A Pax Christi USA Backgrounder on Capital Punishment

EXCERPTS FROM CATHOLIC SOCIAL TEACHING

"I renew the appeal... for a consensus to end the death penalty, which is both cruel and unnecessary."

Pope John Paul II on his historic 1999 trip to St. Louis, Missouri.

We oppose capital punishment not just for what it does to those guilty of horrible crimes but for what it does to all of us as a society. Increasing reliance on the death penalty diminishes all of us and is a sign of growing disrespect for human life. We cannot overcome crime by simply executing criminals, nor can we restore the lives of the innocent by ending the lives of those convicted of their murders. The death penalty offers the tragic illusion that we can defend life by taking life.

United States Catholic Conference, Administrative Board, 1999

The traditional teaching of the Church does not exclude, presupposing full ascertainment of the identity and responsibility of the offender, recourse to the death penalty, when this is the only practicable way to defend the lives of human beings effectively against the aggressor.

If, instead, bloodless means are sufficient to defend against the aggressor and to protect the safety of persons, public authority should limit itself to such means, because they better correspond to the concrete conditions of the common good and are more in conformity to the dignity of the human person.

Today, given the means at the State's disposal to effectively repress crime by rendering inoffensive the one who has committed it, without depriving [him] definitively of the possibility of redeeming [himself], cases of absolute necessity for suppression of the offender are very rare, if not practically non-existent.

Catechism of the Catholic Church, revised 1997.

It would seem more in keeping with the faith we profess to come down on the side of mercy. It would seem, if Christ truly acts in us, that our efforts to redress wrongs and to punish offenders, to repair injury and to assuage the harm done to victims must never ignore that the person who is judged and condemned remains a human person, and our neighbor. It would seem more fitting for Christians to isolate those who are unreformable, under humane and dignified conditions, and leave the determination of life and death in the hands of God, who gives life in the first place.

Catholic Bishops of Georgia, North Carolina and South Carolina, Sept, 1992.

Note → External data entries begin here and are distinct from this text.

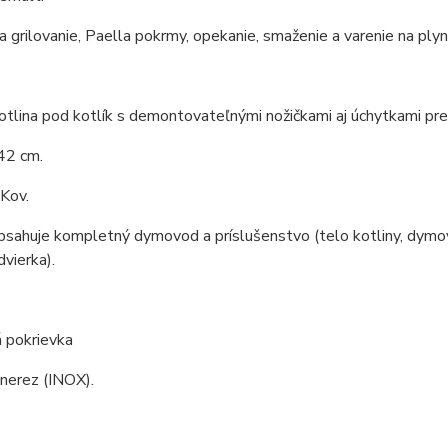
 grilovanie, Paella pokrmy, opekanie, smaženie a varenie na ply
tlina pod kotlík s demontovateľnými nožičkami aj úchytkami pre 
42 cm.
 Kov.
bsahuje kompletný dymovod a príslušenstvo (telo kotliny, dymové
dvierka).
 pokrievka
 nerez (INOX).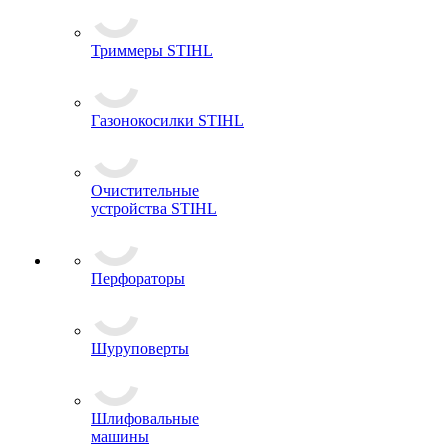
Триммеры STIHL
Газонокосилки STIHL
Очистительные
устройства STIHL
Перфораторы
Шуруповерты
Шлифовальные
машины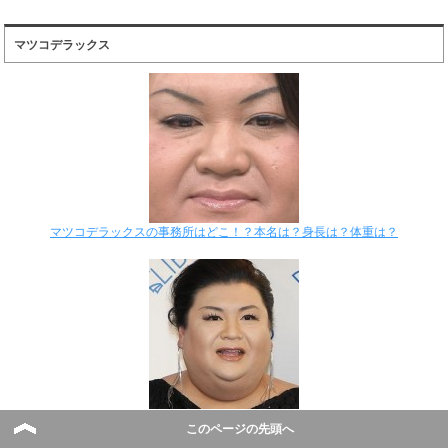
マツコデラックス
マツコデラックスの事務所はどこ！？本名は？身長は？体重は？
マツコデラックスの事務所は！？スッピンや素顔が美人？ブサイク？
このページの先頭へ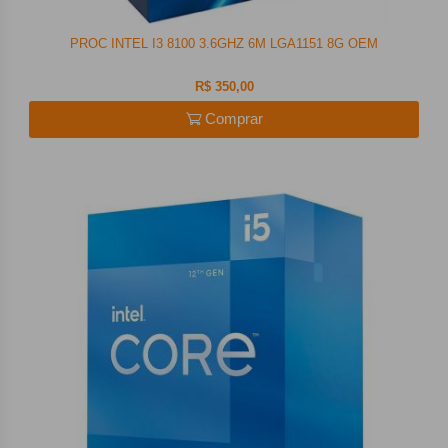
PROC INTEL I3 8100 3.6GHZ 6M LGA1151 8G OEM
R$ 350,00
Comprar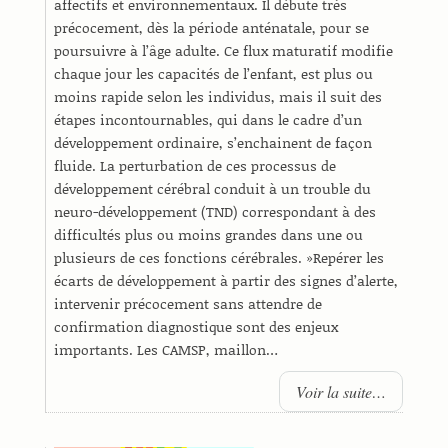
affectifs et environnementaux. Il débute très
précocement, dès la période anténatale, pour se
poursuivre à l’âge adulte. Ce flux maturatif modifie
chaque jour les capacités de l’enfant, est plus ou
moins rapide selon les individus, mais il suit des
étapes incontournables, qui dans le cadre d’un
développement ordinaire, s’enchainent de façon
fluide. La perturbation de ces processus de
développement cérébral conduit à un trouble du
neuro-développement (TND) correspondant à des
difficultés plus ou moins grandes dans une ou
plusieurs de ces fonctions cérébrales. »Repérer les
écarts de développement à partir des signes d’alerte,
intervenir précocement sans attendre de
confirmation diagnostique sont des enjeux
importants. Les CAMSP, maillon…
Voir la suite…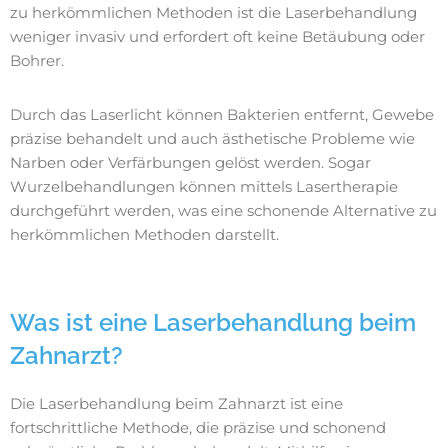
zu herkömmlichen Methoden ist die Laserbehandlung
weniger invasiv und erfordert oft keine Betäubung oder
Bohrer.
Durch das Laserlicht können Bakterien entfernt, Gewebe
präzise behandelt und auch ästhetische Probleme wie
Narben oder Verfärbungen gelöst werden. Sogar
Wurzelbehandlungen können mittels Lasertherapie
durchgeführt werden, was eine schonende Alternative zu
herkömmlichen Methoden darstellt.
Was ist eine Laserbehandlung beim
Zahnarzt?
Die Laserbehandlung beim Zahnarzt ist eine
fortschrittliche Methode, die präzise und schonend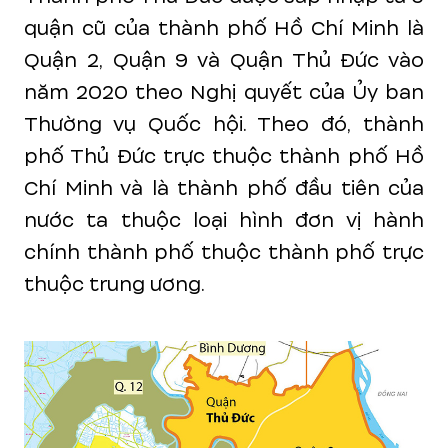
quận cũ của thành phố Hồ Chí Minh là
Quận 2, Quận 9 và Quận Thủ Đức vào
năm 2020 theo Nghị quyết của Ủy ban
Thường vụ Quốc hội. Theo đó, thành
phố Thủ Đức trực thuộc thành phố Hồ
Chí Minh và là thành phố đầu tiên của
nước ta thuộc loại hình đơn vị hành
chính thành phố thuộc thành phố trực
thuộc trung ương.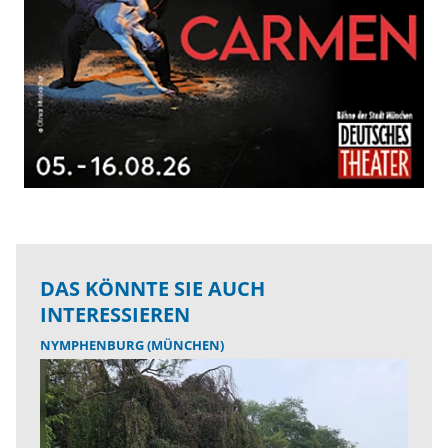
DAS KÖNNTE SIE AUCH
INTERESSIEREN
NYMPHENBURG (MÜNCHEN)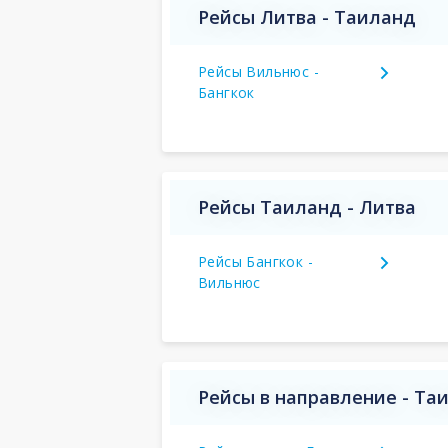
Рейсы Литва - Таиланд
Рейсы Вильнюс -
Бангкок
Рейсы Таиланд - Литва
Рейсы Бангкок -
Вильнюс
Рейсы в направление - Та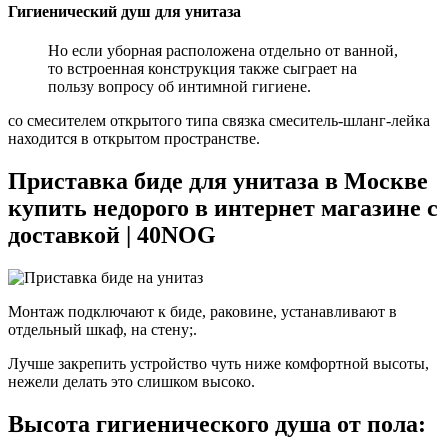
Гигиенический душ для унитаза
Но если уборная расположена отдельно от ванной,
то встроенная конструкция также сыграет на
пользу вопросу об интимной гигиене.
со смесителем открытого типа связка смеситель-шланг-лейка
находится в открытом пространстве.
Приставка биде для унитаза в Москве
купить недорого в интернет магазине с
доставкой | 40NOG
Монтаж подключают к биде, раковине, устанавливают в
отдельный шкаф, на стену;.
Лучше закрепить устройство чуть ниже комфортной высоты,
нежели делать это слишком высоко.
Высота гигиенического душа от пола: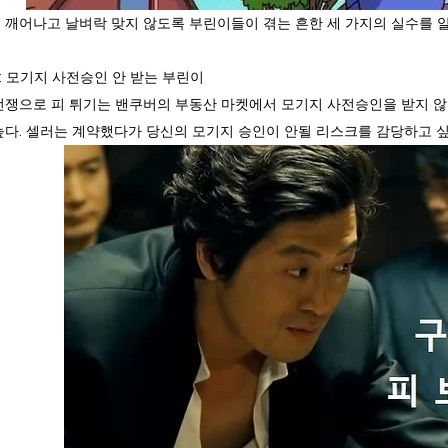
 깨어나고 날벼락 맞지 않도록 부린이들이 겪는 흔한 세 가지의 실수를 
1: 모기지 사전승인 안 받는 부린이
전쟁으로 피 튀기는 밴쿠버의 부동산 마켓에서 모기지 사전승인을 받지 
높다. 셀러는 계약했다가 당신의 모기지 승인이 안될 리스크를 감당하고 싶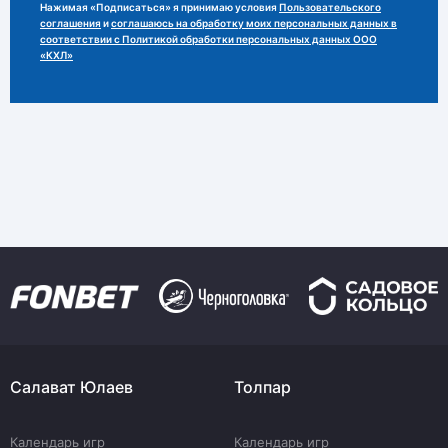
Нажимая «Подписаться» я принимаю условия
Пользовательского
соглашения
и
соглашаюсь на обработку моих персональных данных в
соответствии с Политикой обработки персональных данных ООО
«КХЛ»
Салават Юлаев
Толпар
Календарь игр
Календарь игр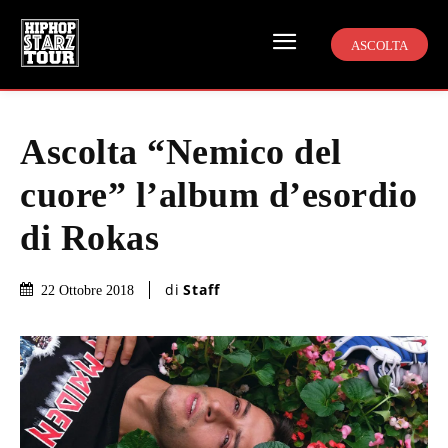
ASCOLTA
Ascolta “Nemico del
cuore” l’album d’esordio
di Rokas
di
Staff
22 Ottobre 2018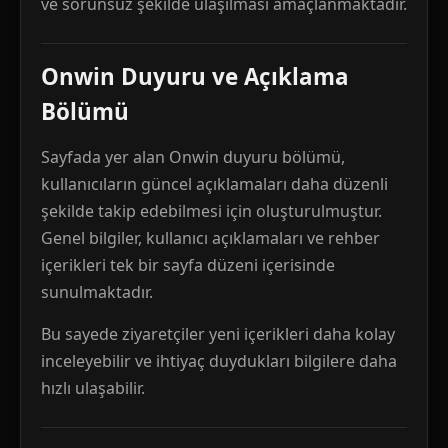
ve sorunsuz şekilde ulaşılması amaçlanmaktadır.
Onwin Duyuru ve Açıklama
Bölümü
Sayfada yer alan Onwin duyuru bölümü,
kullanıcıların güncel açıklamaları daha düzenli
şekilde takip edebilmesi için oluşturulmuştur.
Genel bilgiler, kullanıcı açıklamaları ve rehber
içerikleri tek bir sayfa düzeni içerisinde
sunulmaktadır.
Bu sayede ziyaretçiler yeni içerikleri daha kolay
inceleyebilir ve ihtiyaç duydukları bilgilere daha
hızlı ulaşabilir.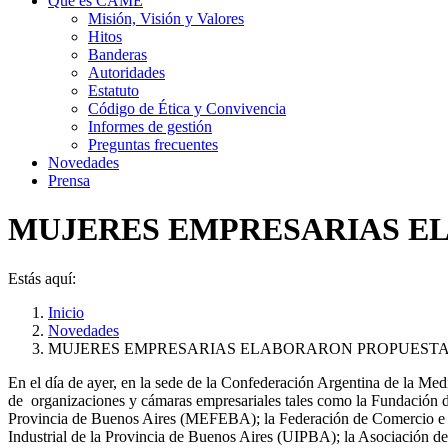
Qué es CAME
Misión, Visión y Valores
Hitos
Banderas
Autoridades
Estatuto
Código de Ética y Convivencia
Informes de gestión
Preguntas frecuentes
Novedades
Prensa
MUJERES EMPRESARIAS EL
Estás aquí:
Inicio
Novedades
MUJERES EMPRESARIAS ELABORARON PROPUEST
En el día de ayer, en la sede de la Confederación Argentina de la M
de organizaciones y cámaras empresariales tales como la Fundación 
Provincia de Buenos Aires (MEFEBA); la Federación de Comercio e 
Industrial de la Provincia de Buenos Aires (UIPBA); la Asociació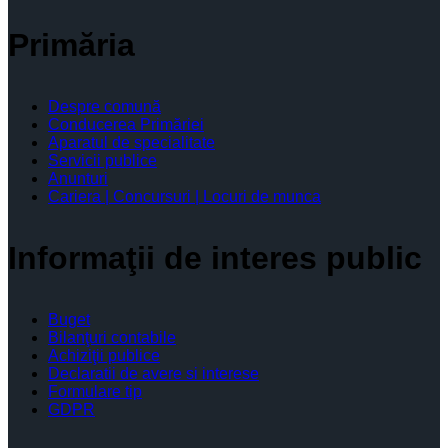
Primăria
Despre comună
Conducerea Primăriei
Aparatul de specialitate
Servicii publice
Anunturi
Cariera | Concursuri | Locuri de munca
Informaţii de interes public
Buget
Bilanţuri contabile
Achiziţii publice
Declaratii de avere si interese
Formulare tip
GDPR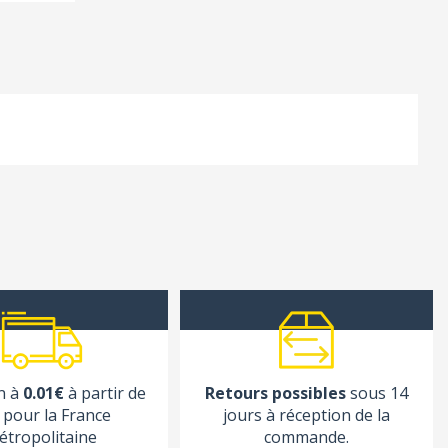
n à
0.01€
à partir de
Retours possibles
sous 14
pour la France
jours à réception de la
étropolitaine
commande.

We maintain that abolition of the death penalty would promote values that are important to us as citizens and as Christians. First, abolition sends a message that we can break the cycle of violence, that we need not take life for life, that we can envisage more humane and more hopeful and effective responses to the growth of violent crime... Second, abolition of capital punishment is also a manifestation of our belief in the unique worth and dignity of each person from the moment of conception, a creature made in the image and likeness of God... Third, abolition of the death penalty is further testimony to our conviction...that God is indeed the God of life... Fourth, we believe that abolition of the death penalty is most consonant with the example of Jesus, who both taught and practiced the forgiveness of injustice and who came 'to give his life as a ransom for many' (Mark 10:45).

U.S. Bishop's Statement on Capital Punishment, United States Catholic Conference, 1980.